◆ **How to complete this task**: In the entries below, find every line with the string "ikinci" and copy it.

[Records excerpted from a collection]
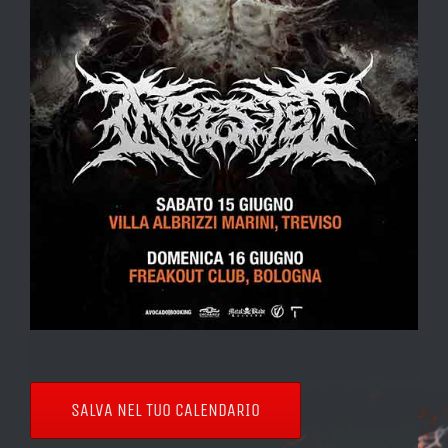
SALVA NEL TUO CALENDARIO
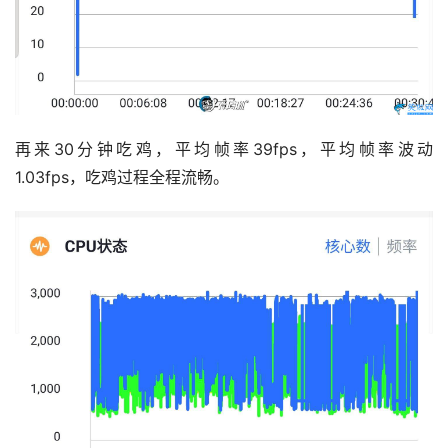
再来30分钟吃鸡，平均帧率39fps，平均帧率波动
1.03fps，吃鸡过程全程流畅。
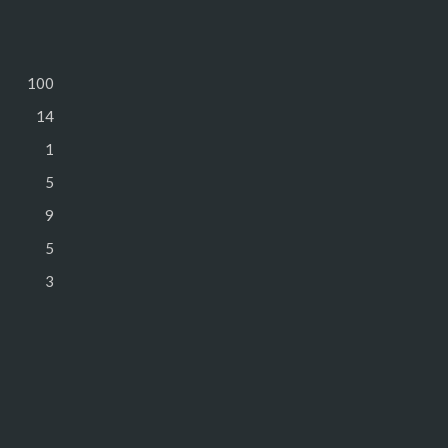
100
14
1
5
9
5
3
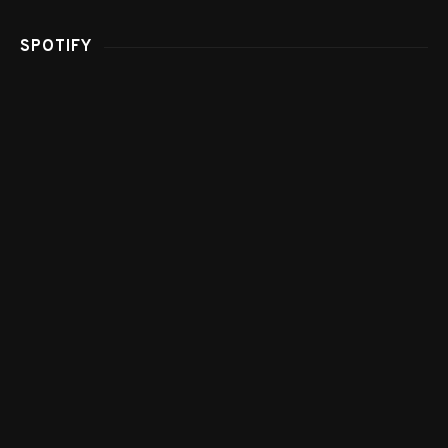
SPOTIFY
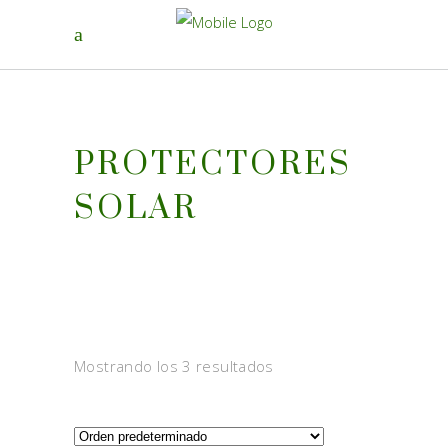
PROTECTORES
SOLAR
Mostrando los 3 resultados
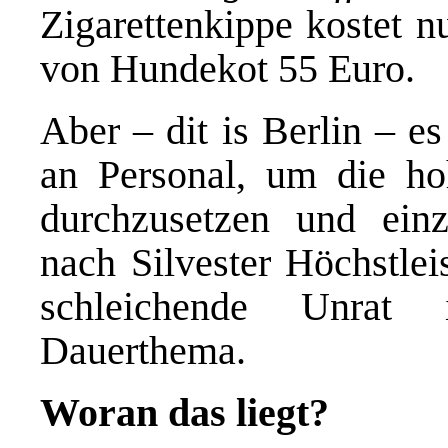
Zigarettenkippe kostet n
von Hundekot 55 Euro.
Aber – dit is Berlin – es
an Personal, um die ho
durchzusetzen und ein
nach Silvester Höchstlei
schleichende Unrat
Dauerthema.
Woran das liegt?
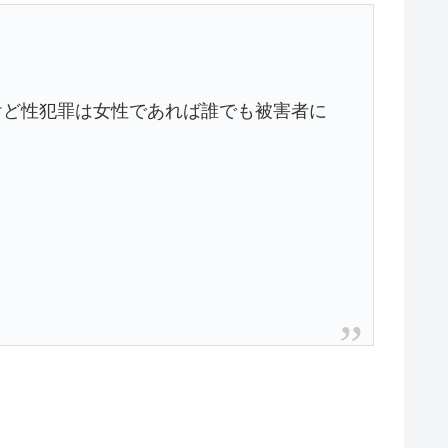
けど性犯罪は女性であれば誰でも被害者に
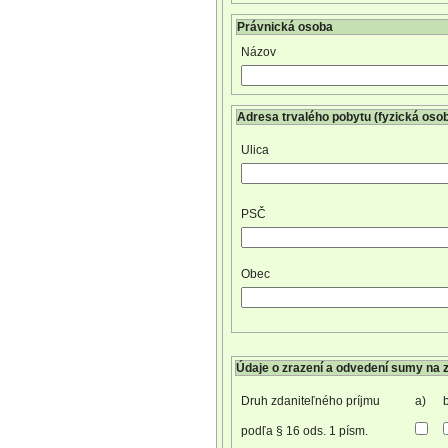
Právnická osoba
Názov
Adresa trvalého pobytu (fyzická osob
Ulica
PSČ
Obec
Údaje o zrazení a odvedení sumy na
Druh zdaniteľného príjmu
a)
podľa § 16 ods. 1 písm.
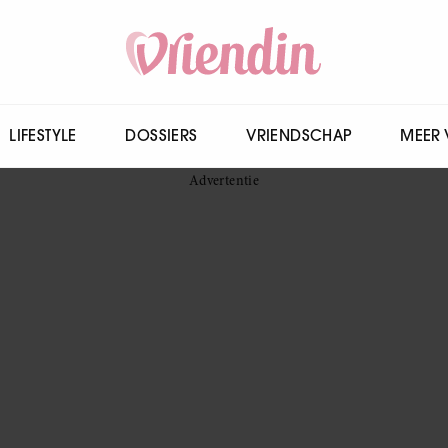
LIFESTYLE
DOSSIERS
VRIENDSCHAP
MEER 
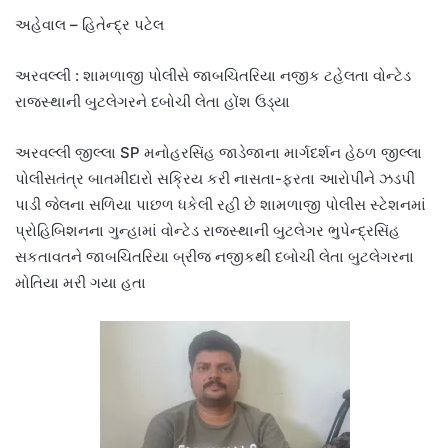
અહેવાલ – હિતેન્દ્ર પટેલ
અરવલ્લી : શામળાજી પોલીસે જાબચિતરિયા નજીક ટહેલતા વોન્ટેડ
રાજસ્થાની બુટલેગરને દબોચી લેતા હોંશ ઉડ્યા
અરવલ્લી જીલ્લા SP મનોહરસિંહ જાડેજાના માર્ગદર્શન હેઠળ જીલ્લા
પોલીસતંત્ર બાતમીદારો સક્રિય કરી નાસતા-ફરતા આરોપીને ઝડપી
પાડી જેલના સળિયા પાછળ ધકેલી રહી છે શામળાજી પોલીસ સ્ટેશનમાં
પ્રોહિબિશનના ગુન્હામાં વોન્ટેડ રાજસ્થાની બુટલેગર ભુપેન્દ્રસિંહ
સકતાવતને જાબચિતરિયા બ્રીજ નજીકથી દબોચી લેતા બુટલેગરના
મોતિયા મરી ગયા હતા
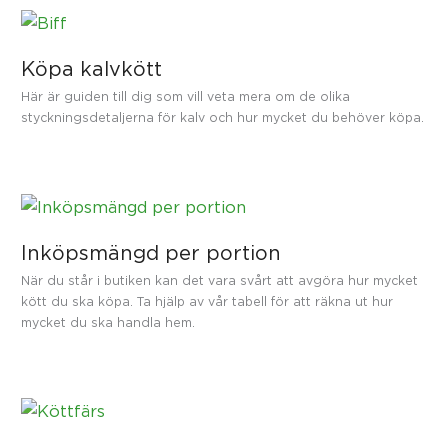
Köpa kalvkött
Här är guiden till dig som vill veta mera om de olika
styckningsdetaljerna för kalv och hur mycket du behöver köpa.
Inköpsmängd per portion
När du står i butiken kan det vara svårt att avgöra hur mycket
kött du ska köpa. Ta hjälp av vår tabell för att räkna ut hur
mycket du ska handla hem.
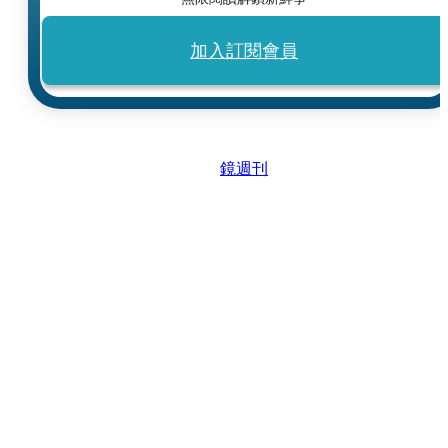
加入訂閱會員
鏡週刊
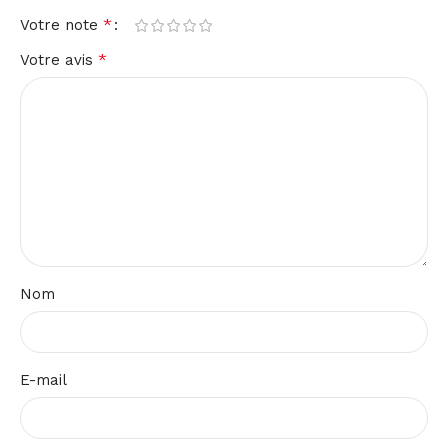
*
Votre note
*
Votre avis
Nom
E-mail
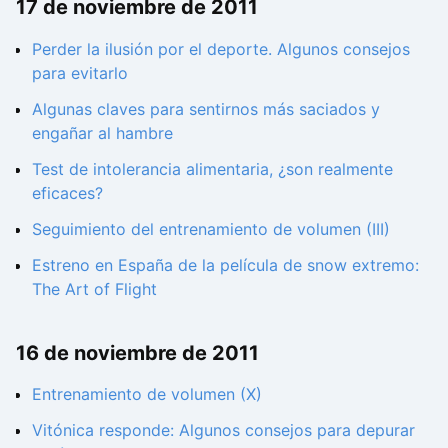
17 de noviembre de 2011
Perder la ilusión por el deporte. Algunos consejos
para evitarlo
Algunas claves para sentirnos más saciados y
engañar al hambre
Test de intolerancia alimentaria, ¿son realmente
eficaces?
Seguimiento del entrenamiento de volumen (III)
Estreno en España de la película de snow extremo:
The Art of Flight
16 de noviembre de 2011
Entrenamiento de volumen (X)
Vitónica responde: Algunos consejos para depurar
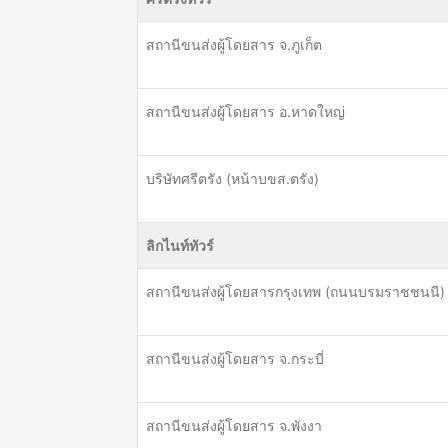
สถานีขนส่งผู้โดยสาร จ.ภูเก็ต
สถานีขนส่งผู้โดยสาร อ.หาดใหญ่
บริษัทศรีตรัง (หน้าบขส.ตรัง)
ลิกไนท์ทัวร์
สถานีขนส่งผู้โดยสารกรุงเทพ (ถนนบรมราชชนนี)
สถานีขนส่งผู้โดยสาร จ.กระบี่
สถานีขนส่งผู้โดยสาร จ.พังงา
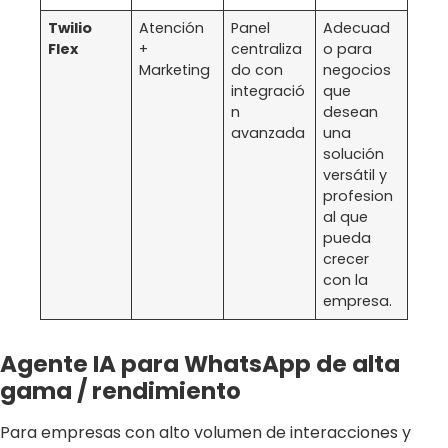
Twilio
Atención
Panel
Adecuad
Flex
+
centraliza
o para
Marketing
do con
negocios
integració
que
n
desean
avanzada
una
solución
versátil y
profesion
al que
pueda
crecer
con la
empresa.
Agente IA para WhatsApp de alta
gama / rendimiento
Para empresas con alto volumen de interacciones y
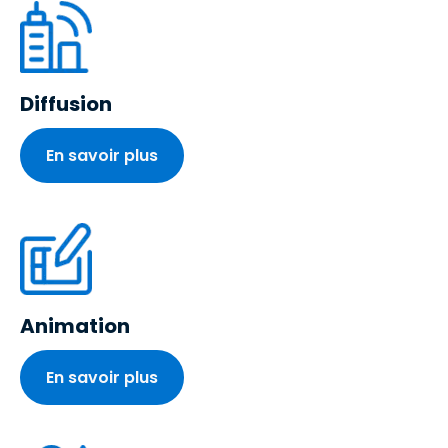
Diffusion
En savoir plus
Animation
En savoir plus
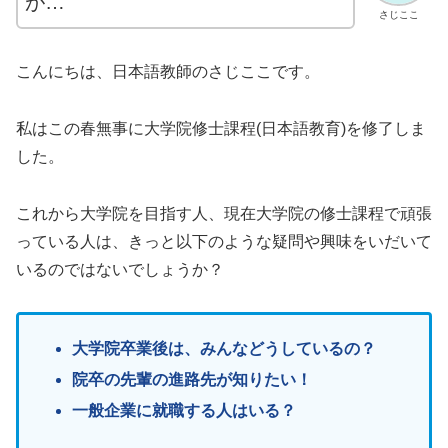
が…
さじここ
こんにちは、日本語教師のさじここです。
私はこの春無事に大学院修士課程(日本語教育)を修了しま
した。
これから大学院を目指す人、現在大学院の修士課程で頑張
っている人は、きっと以下のような疑問や興味をいだいて
いるのではないでしょうか？
大学院卒業後は、みんなどうしているの？
院卒の先輩の進路先が知りたい！
一般企業に就職する人はいる？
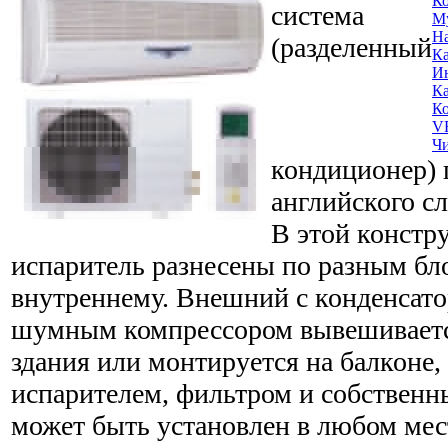
Ко
система
М
На
(разделенный
Ка
И
Ка
К
V
Ч
кондиционер) 
английского сл
В этой конст
испаритель разнесены по разным бл
внутреннему. Внешний с конденсато
шумным компрессором вывешиваетс
здания или монтируется на балконе,
испарителем, фильтром и собствен
может быть установлен в любом мес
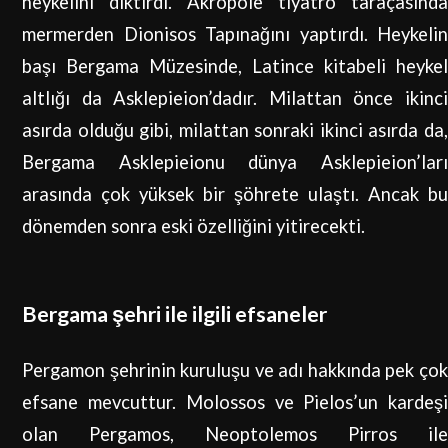
heykelini diktirdi. Akropole tiyatro taraçasında
mermerden Dionisos Tapınağını yaptırdı. Heykelin
başı Bergama Müzesinde, Latince kitabeli heykel
altlığı da Asklepieion’dadır. Milattan önce ikinci
asırda olduğu gibi, milattan sonraki ikinci asırda da,
Bergama Asklepieionu dünya Asklepieion’ları
arasında çok yüksek bir şöhrete ulaştı. Ancak bu
dönemden sonra eski özelliğini yitirecekti.
Bergama şehri ile ilgili efsaneler
Pergamon şehrinin kuruluşu ve adı hakkında pek çok
efsane mevcuttur. Molossos ve Pielos’un kardeşi
olan Pergamos, Neoptolemos Pirros ile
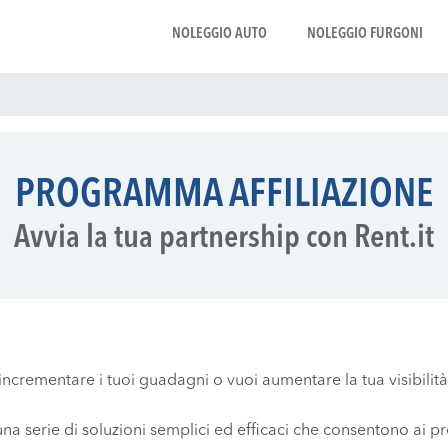
NOLEGGIO AUTO
NOLEGGIO FURGONI
PROGRAMMA AFFILIAZIONE
Avvia la tua partnership con Rent.it
crementare i tuoi guadagni o vuoi aumentare la tua visibilità 
 una serie di soluzioni semplici ed efficaci che consentono ai pr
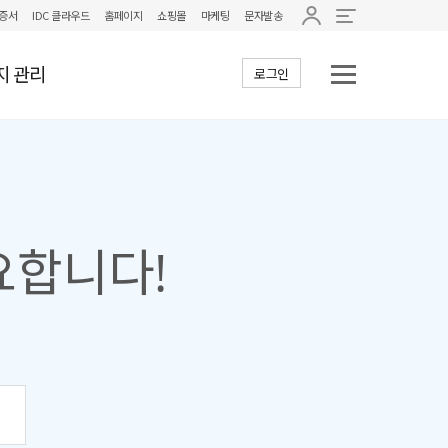
증서
IDC 클라우드
홈페이지
쇼핑몰
마케팅
문자발송
지 관리
로그인
요합니다!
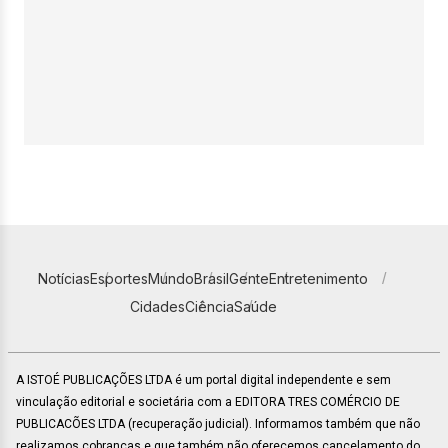
Notícias
Esportes
Mundo
Brasil
Gente
Entretenimento
Cidades
Ciência
Saúde
A ISTOÉ PUBLICAÇÕES LTDA é um portal digital independente e sem
vinculação editorial e societária com a EDITORA TRES COMÉRCIO DE
PUBLICACÕES LTDA (recuperação judicial). Informamos também que não
realizamos cobranças e que também não oferecemos cancelamento do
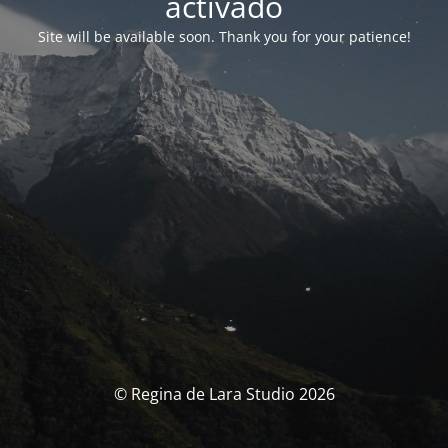
activado
Site will be available soon. Thank you for your patience!
© Regina de Lara Studio 2026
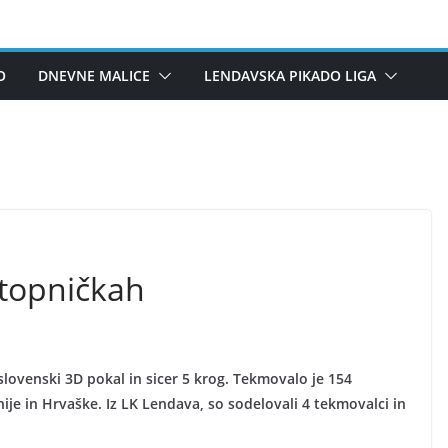
O
DNEVNE MALICE
LENDAVSKA PIKADO LIGA
stopničkah
slovenski 3D pokal in sicer 5 krog. Tekmovalo je 154
ije in Hrvaške. Iz LK Lendava, so sodelovali 4 tekmovalci in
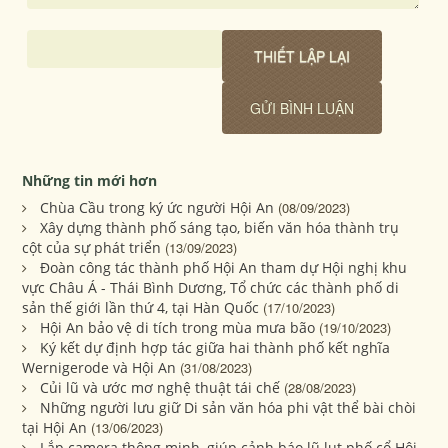
Những tin mới hơn
Chùa Cầu trong ký ức người Hội An
(08/09/2023)
Xây dựng thành phố sáng tạo, biến văn hóa thành trụ
cột của sự phát triển
(13/09/2023)
Đoàn công tác thành phố Hội An tham dự Hội nghị khu
vực Châu Á - Thái Bình Dương, Tổ chức các thành phố di
sản thế giới lần thứ 4, tại Hàn Quốc
(17/10/2023)
Hội An bảo vệ di tích trong mùa mưa bão
(19/10/2023)
Ký kết dự định hợp tác giữa hai thành phố kết nghĩa
Wernigerode và Hội An
(31/08/2023)
Củi lũ và ước mơ nghệ thuật tái chế
(28/08/2023)
Những người lưu giữ Di sản văn hóa phi vật thể bài chòi
tại Hội An
(13/06/2023)
Lắp camera thông minh, giúp cảnh báo lũ lụt phố cổ Hội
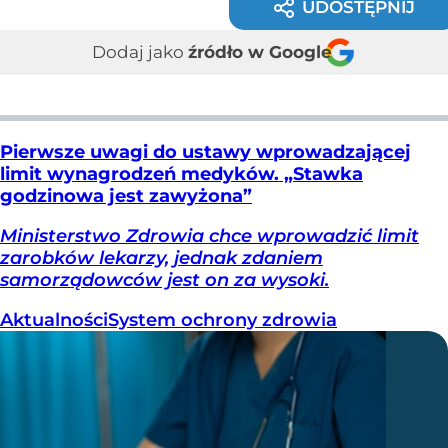
UDOSTĘPNIJ
Dodaj jako
źródło w Google
Pierwsze uwagi do ustawy wprowadzającej
limit wynagrodzeń medyków. „Stawka
godzinowa jest zawyżona”
Ministerstwo Zdrowia chce wprowadzić limit
zarobków lekarzy, jednak zdaniem
samorządowców jest on za wysoki.
Aktualności
System ochrony zdrowia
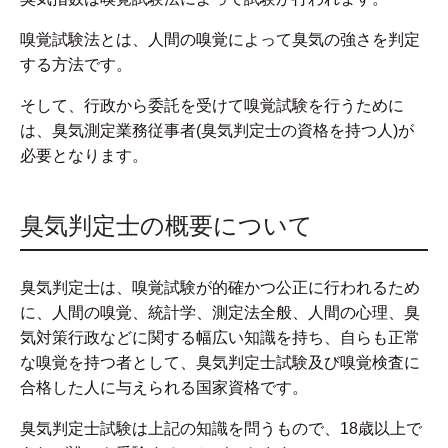
嗅覚試験法とは、人間の嗅覚によって臭気の強さを判定
する方法です。
そして、行政から委託を受けて嗅覚試験を行うために
は、臭気測定業務従事者(臭気判定士の資格を持つ人)が
必要となります。
臭気判定士の概要について
臭気判定士は、嗅覚試験が的確かつ公正に行われるため
に、人間の嗅覚、統計学、測定法全般、人間の心理、臭
気対策行政などに関する幅広い知識を持ち、自らも正常
な嗅覚を持つ者として、臭気判定士試験及び嗅覚検査に
合格した人に与えられる国家資格です。
臭気判定士試験は上記の知識を問うもので、18歳以上で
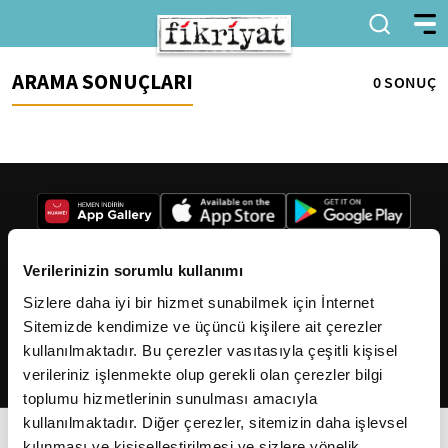
ARAMA SONUÇLARI
0 SONUÇ
Verilerinizin sorumlu kullanımı
Sizlere daha iyi bir hizmet sunabilmek için İnternet
2026
Fikriyat
. Tüm hakları saklıdır.
Sitemizde kendimize ve üçüncü kişilere ait çerezler
kullanılmaktadır. Bu çerezler vasıtasıyla çeşitli kişisel
verileriniz işlenmekte olup gerekli olan çerezler bilgi
toplumu hizmetlerinin sunulması amacıyla
kullanılmaktadır. Diğer çerezler, sitemizin daha işlevsel
kılınması ve kişiselleştirilmesi ve sizlere yönelik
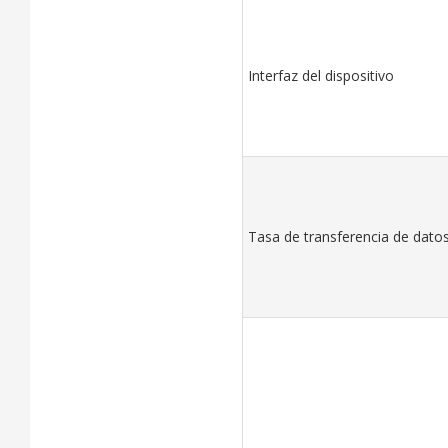
Interfaz del dispositivo
Tasa de transferencia de dato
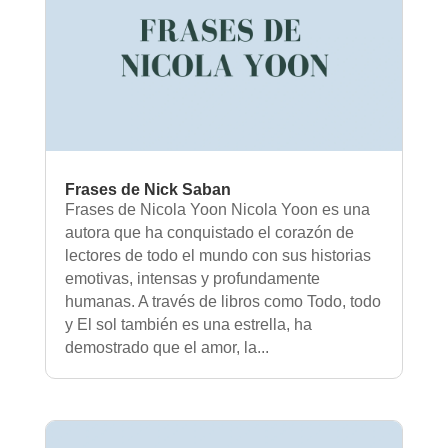
Frases de Nick Saban
Frases de Nicola Yoon Nicola Yoon es una
autora que ha conquistado el corazón de
lectores de todo el mundo con sus historias
emotivas, intensas y profundamente
humanas. A través de libros como Todo, todo
y El sol también es una estrella, ha
demostrado que el amor, la...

◆ **Solution to the problem**:
altlığı da Asklepieion’dadır. Milattan önce ikinci
asırda olduğu gibi, milattan sonraki ikinci asırda da,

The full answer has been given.